== SUPPLIED ENTRIES ==
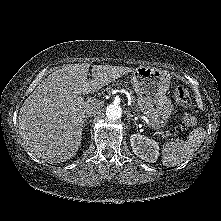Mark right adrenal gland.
<instances>
[{
	"instance_id": "2a0ac1e0",
	"label": "right adrenal gland",
	"mask_w": 221,
	"mask_h": 221,
	"mask_svg": "<svg viewBox=\"0 0 221 221\" xmlns=\"http://www.w3.org/2000/svg\"><path fill=\"white\" fill-rule=\"evenodd\" d=\"M89 117H90V116H85V118H84V125H83V126H85V125H86V123H87V121H88Z\"/></svg>"
}]
</instances>
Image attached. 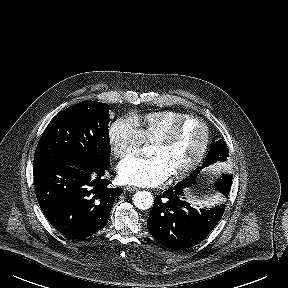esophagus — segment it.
<instances>
[{"label":"esophagus","mask_w":288,"mask_h":288,"mask_svg":"<svg viewBox=\"0 0 288 288\" xmlns=\"http://www.w3.org/2000/svg\"><path fill=\"white\" fill-rule=\"evenodd\" d=\"M124 190L125 191H128V192H134V191H137L138 188L134 187V186H125L124 187Z\"/></svg>","instance_id":"obj_1"}]
</instances>
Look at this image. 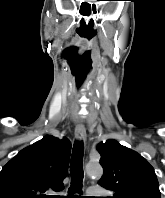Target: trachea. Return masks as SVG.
<instances>
[{
    "label": "trachea",
    "mask_w": 165,
    "mask_h": 198,
    "mask_svg": "<svg viewBox=\"0 0 165 198\" xmlns=\"http://www.w3.org/2000/svg\"><path fill=\"white\" fill-rule=\"evenodd\" d=\"M83 155L84 145L82 142H75L72 150L70 173H71V186L69 188L70 193L78 192L82 190L83 181ZM68 198H83L82 196H68Z\"/></svg>",
    "instance_id": "3493384b"
}]
</instances>
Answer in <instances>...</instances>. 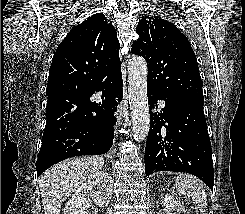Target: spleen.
<instances>
[{
    "instance_id": "3e777b00",
    "label": "spleen",
    "mask_w": 245,
    "mask_h": 214,
    "mask_svg": "<svg viewBox=\"0 0 245 214\" xmlns=\"http://www.w3.org/2000/svg\"><path fill=\"white\" fill-rule=\"evenodd\" d=\"M174 186L179 193L193 198L201 213L206 212L207 197L202 183L196 177L180 173L175 178Z\"/></svg>"
}]
</instances>
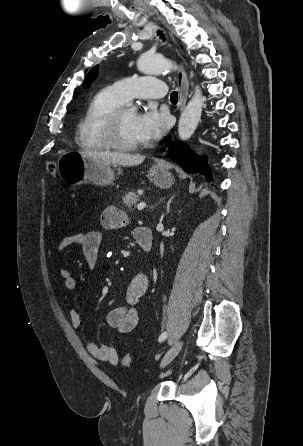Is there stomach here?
Masks as SVG:
<instances>
[{
    "instance_id": "1",
    "label": "stomach",
    "mask_w": 303,
    "mask_h": 446,
    "mask_svg": "<svg viewBox=\"0 0 303 446\" xmlns=\"http://www.w3.org/2000/svg\"><path fill=\"white\" fill-rule=\"evenodd\" d=\"M57 168L60 178L73 186L86 182L105 186L115 180L111 165L94 161L75 152L63 153L58 159ZM147 176L162 189L170 188L174 184L173 175L164 167H152Z\"/></svg>"
}]
</instances>
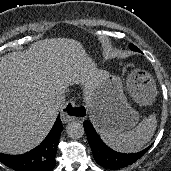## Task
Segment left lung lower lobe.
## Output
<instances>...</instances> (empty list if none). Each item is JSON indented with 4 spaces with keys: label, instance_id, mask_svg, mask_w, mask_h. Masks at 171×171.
<instances>
[{
    "label": "left lung lower lobe",
    "instance_id": "obj_1",
    "mask_svg": "<svg viewBox=\"0 0 171 171\" xmlns=\"http://www.w3.org/2000/svg\"><path fill=\"white\" fill-rule=\"evenodd\" d=\"M84 129L96 162L109 170H119L134 163L149 149L146 148L135 154H123L110 149L98 136L93 125L84 121Z\"/></svg>",
    "mask_w": 171,
    "mask_h": 171
}]
</instances>
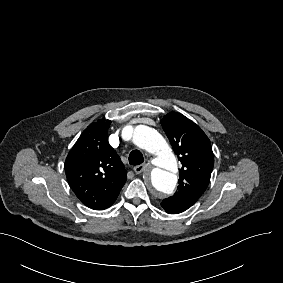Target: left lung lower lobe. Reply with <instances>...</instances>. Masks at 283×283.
Instances as JSON below:
<instances>
[{"instance_id":"1","label":"left lung lower lobe","mask_w":283,"mask_h":283,"mask_svg":"<svg viewBox=\"0 0 283 283\" xmlns=\"http://www.w3.org/2000/svg\"><path fill=\"white\" fill-rule=\"evenodd\" d=\"M162 207H163V209H164L167 213H169V214H178V213L183 212V211H181V210L169 208V207H167V206H165V205H162Z\"/></svg>"}]
</instances>
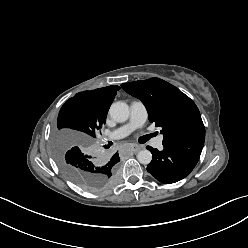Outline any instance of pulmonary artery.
<instances>
[{
	"mask_svg": "<svg viewBox=\"0 0 248 248\" xmlns=\"http://www.w3.org/2000/svg\"><path fill=\"white\" fill-rule=\"evenodd\" d=\"M147 110L140 101H133L130 105L129 122L110 133V139H121L130 134L135 128L142 126L147 120ZM153 146L161 149L163 147L162 136L153 139Z\"/></svg>",
	"mask_w": 248,
	"mask_h": 248,
	"instance_id": "obj_1",
	"label": "pulmonary artery"
}]
</instances>
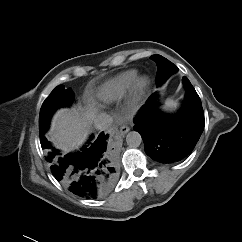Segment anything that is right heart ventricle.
<instances>
[{"label": "right heart ventricle", "mask_w": 242, "mask_h": 242, "mask_svg": "<svg viewBox=\"0 0 242 242\" xmlns=\"http://www.w3.org/2000/svg\"><path fill=\"white\" fill-rule=\"evenodd\" d=\"M136 78V70H127L116 75L100 86L99 98L105 103L119 101L131 89Z\"/></svg>", "instance_id": "right-heart-ventricle-1"}]
</instances>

== WORK REQUEST ==
Exclude the pictures from the copy. Retype exactly the lines running from the one containing "Segment anything that" through the last line of the listing.

== SOLUTION BELOW ==
Segment anything that is right heart ventricle.
<instances>
[{"label": "right heart ventricle", "mask_w": 242, "mask_h": 242, "mask_svg": "<svg viewBox=\"0 0 242 242\" xmlns=\"http://www.w3.org/2000/svg\"><path fill=\"white\" fill-rule=\"evenodd\" d=\"M136 78V70H127L116 75L100 86L99 98L105 103L119 101L131 89Z\"/></svg>", "instance_id": "right-heart-ventricle-1"}]
</instances>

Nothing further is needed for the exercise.